PROBLEM TO SOLVE: The entries below are to be retyped exactly. Preserve every word.

GIVEN INFORMATION:
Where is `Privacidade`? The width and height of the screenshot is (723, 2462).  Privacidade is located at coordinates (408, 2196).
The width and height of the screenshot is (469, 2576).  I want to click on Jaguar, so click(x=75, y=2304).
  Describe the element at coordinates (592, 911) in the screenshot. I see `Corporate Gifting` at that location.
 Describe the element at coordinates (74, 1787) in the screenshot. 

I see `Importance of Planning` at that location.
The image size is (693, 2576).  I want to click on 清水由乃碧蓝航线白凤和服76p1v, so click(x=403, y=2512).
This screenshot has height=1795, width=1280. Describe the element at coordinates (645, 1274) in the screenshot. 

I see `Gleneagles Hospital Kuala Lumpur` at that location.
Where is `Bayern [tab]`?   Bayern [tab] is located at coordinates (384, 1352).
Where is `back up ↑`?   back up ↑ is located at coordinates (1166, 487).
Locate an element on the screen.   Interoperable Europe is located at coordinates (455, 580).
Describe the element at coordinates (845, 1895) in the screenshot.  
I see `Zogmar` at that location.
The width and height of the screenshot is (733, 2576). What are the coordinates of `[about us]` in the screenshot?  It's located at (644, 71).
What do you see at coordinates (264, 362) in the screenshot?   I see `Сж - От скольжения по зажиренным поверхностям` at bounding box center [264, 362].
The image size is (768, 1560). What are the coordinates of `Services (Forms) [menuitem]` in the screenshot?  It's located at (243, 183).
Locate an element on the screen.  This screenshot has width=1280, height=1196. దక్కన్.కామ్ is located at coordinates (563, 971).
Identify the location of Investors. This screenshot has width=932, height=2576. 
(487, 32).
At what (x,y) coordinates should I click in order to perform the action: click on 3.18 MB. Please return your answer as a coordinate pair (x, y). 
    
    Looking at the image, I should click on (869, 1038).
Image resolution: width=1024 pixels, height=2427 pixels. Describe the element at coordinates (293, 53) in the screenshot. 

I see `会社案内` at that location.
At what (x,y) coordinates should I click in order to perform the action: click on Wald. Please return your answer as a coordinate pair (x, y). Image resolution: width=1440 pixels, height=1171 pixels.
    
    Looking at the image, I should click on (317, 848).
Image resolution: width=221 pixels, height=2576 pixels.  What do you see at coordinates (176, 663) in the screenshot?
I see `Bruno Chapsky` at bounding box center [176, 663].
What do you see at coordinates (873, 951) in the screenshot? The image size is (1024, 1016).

COMPLETED TASK:
Where is `Privacidade`? The width and height of the screenshot is (723, 2462).  Privacidade is located at coordinates (408, 2196).
The width and height of the screenshot is (469, 2576).  I want to click on Jaguar, so click(x=75, y=2304).
  Describe the element at coordinates (592, 911) in the screenshot. I see `Corporate Gifting` at that location.
 Describe the element at coordinates (74, 1787) in the screenshot. 

I see `Importance of Planning` at that location.
The image size is (693, 2576).  I want to click on 清水由乃碧蓝航线白凤和服76p1v, so click(x=403, y=2512).
This screenshot has height=1795, width=1280. Describe the element at coordinates (645, 1274) in the screenshot. 

I see `Gleneagles Hospital Kuala Lumpur` at that location.
Where is `Bayern [tab]`?   Bayern [tab] is located at coordinates (384, 1352).
Where is `back up ↑`?   back up ↑ is located at coordinates (1166, 487).
Locate an element on the screen.   Interoperable Europe is located at coordinates (455, 580).
Describe the element at coordinates (845, 1895) in the screenshot.  
I see `Zogmar` at that location.
The width and height of the screenshot is (733, 2576). What are the coordinates of `[about us]` in the screenshot?  It's located at (644, 71).
What do you see at coordinates (264, 362) in the screenshot?   I see `Сж - От скольжения по зажиренным поверхностям` at bounding box center [264, 362].
The image size is (768, 1560). What are the coordinates of `Services (Forms) [menuitem]` in the screenshot?  It's located at (243, 183).
Locate an element on the screen.  This screenshot has width=1280, height=1196. దక్కన్.కామ్ is located at coordinates (563, 971).
Identify the location of Investors. This screenshot has width=932, height=2576. 
(487, 32).
At what (x,y) coordinates should I click in order to perform the action: click on 3.18 MB. Please return your answer as a coordinate pair (x, y). 
    
    Looking at the image, I should click on (869, 1038).
Image resolution: width=1024 pixels, height=2427 pixels. Describe the element at coordinates (293, 53) in the screenshot. 

I see `会社案内` at that location.
At what (x,y) coordinates should I click in order to perform the action: click on Wald. Please return your answer as a coordinate pair (x, y). Image resolution: width=1440 pixels, height=1171 pixels.
    
    Looking at the image, I should click on (317, 848).
Image resolution: width=221 pixels, height=2576 pixels.  What do you see at coordinates (176, 663) in the screenshot?
I see `Bruno Chapsky` at bounding box center [176, 663].
What do you see at coordinates (873, 951) in the screenshot? The image size is (1024, 1016).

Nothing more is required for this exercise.